Solubility in mercury
When mercury is mixed with metals of other elements, amalgams are obtained. This process can take place at room temperature, because under such conditions Pb is a liquid. The solubility of copper in mercury passes only during heating. The metal must first be crushed. When wetting solid copper with liquid mercury, one substance interpenetrates another or diffuses. The solubility value is expressed as a percentage and is 7.4*10 -3 . The reaction produces a solid simple amalgam, similar to cement. If you heat it up a bit, it will soften. As a result, this mixture is used to repair porcelain items. There are also complex amalgams with an optimal metal content. For example, in a dental alloy there are elements of copper and zinc. Their number in percentage refers as 65:27:6:2. Amalgam with this composition is called silver. Each component of the alloy performs a specific function, which allows you to get a high quality seal.

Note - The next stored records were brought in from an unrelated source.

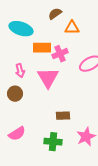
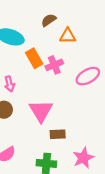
orange rectangle: (42, 48) -> (34, 58), turned 60
pink triangle: (48, 78) -> (41, 111), moved

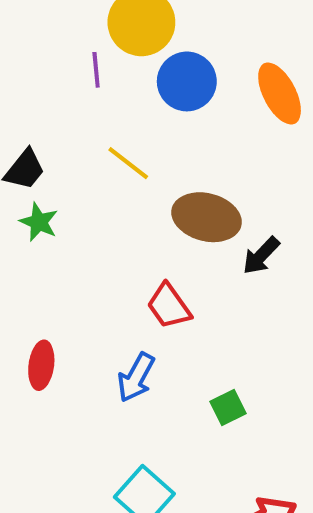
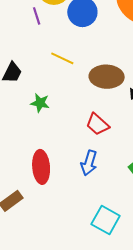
green star: (39, 222) -> (40, 103), moved
red ellipse: (41, 365) -> (41, 167), size x1.4

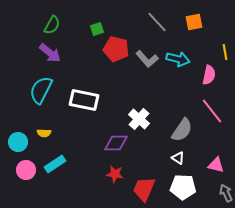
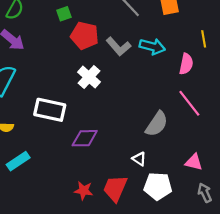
white rectangle: (84, 100) -> (50, 110), moved
white cross: (139, 119) -> (89, 77), moved
white triangle: (178, 158) -> (139, 159), moved
red star: (115, 174) -> (84, 191), moved

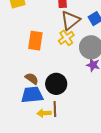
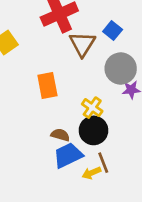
yellow cross: (66, 38) -> (92, 108), moved

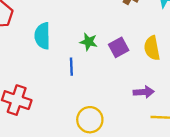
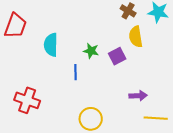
yellow semicircle: (152, 48) -> (136, 37), moved

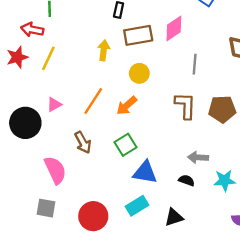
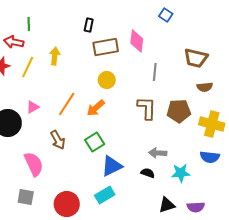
pink diamond: (174, 28) -> (137, 41), turned -50
yellow arrow: (104, 50) -> (55, 56), moved
blue triangle: (145, 172) -> (112, 166), turned -35
black triangle: (174, 217) -> (167, 205), moved

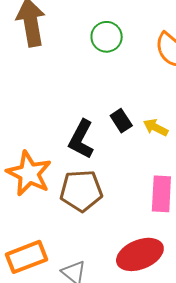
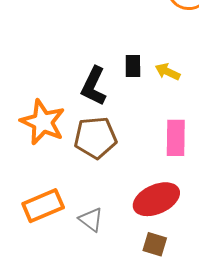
black rectangle: (121, 121) -> (133, 66), turned 35

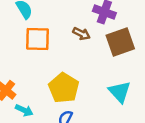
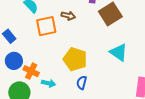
brown arrow: (81, 34) -> (68, 16), moved

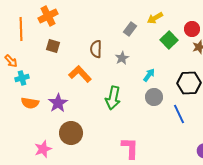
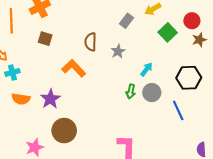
green arrow: (113, 98) -> (131, 91), moved, size x0.6

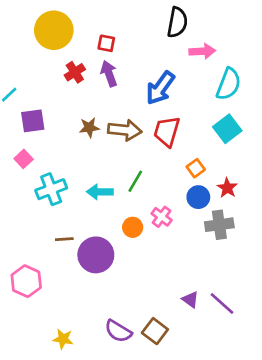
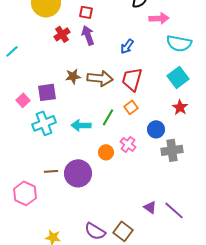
cyan semicircle: (229, 84) -> (179, 43), turned 80
blue arrow: (160, 88) -> (127, 46), size x0.6
purple square: (33, 121) -> (47, 92), moved
orange square: (196, 168) -> (131, 107), moved
red star: (227, 188) -> (180, 107), moved
brown line: (64, 239) -> (51, 171), moved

Another example is the amalgam alloy, which has a high copper content. It is also called copper alloy. The composition of the amalgam contains from 10 to 30% Cu. The high copper content prevents the interaction of tin with mercury, which prevents the formation of a very weak and corrosive phase of the alloy. In addition, reducing the amount of silver in the filling leads to a reduction in price. For the preparation of amalgam, it is desirable to use an inert atmosphere or a protective liquid that forms a film. The metals that make up the alloy are able to quickly oxidize with air. The process of heating cuprum amalgam in the presence of hydrogen leads to the distillation of mercury, which allows the separation of elemental copper. As you can see, this topic is easy to learn. Now you know how copper interacts not only with water, but also with acids and other elements.